=== Section Start ===

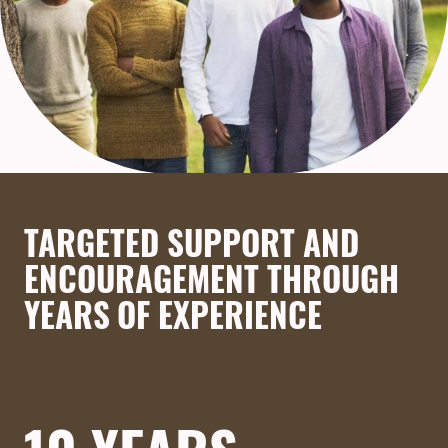
TARGETED SUPPORT AND
ENCOURAGEMENT THROUGH
YEARS OF EXPERIENCE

=== Section End ===

▶ [YOUR OBJECTIVE]: Retype the data word for word, please, and keep the images out.

▶ [EXPECTED ANSWER]:
TARGETED SUPPORT AND
ENCOURAGEMENT THROUGH
YEARS OF EXPERIENCE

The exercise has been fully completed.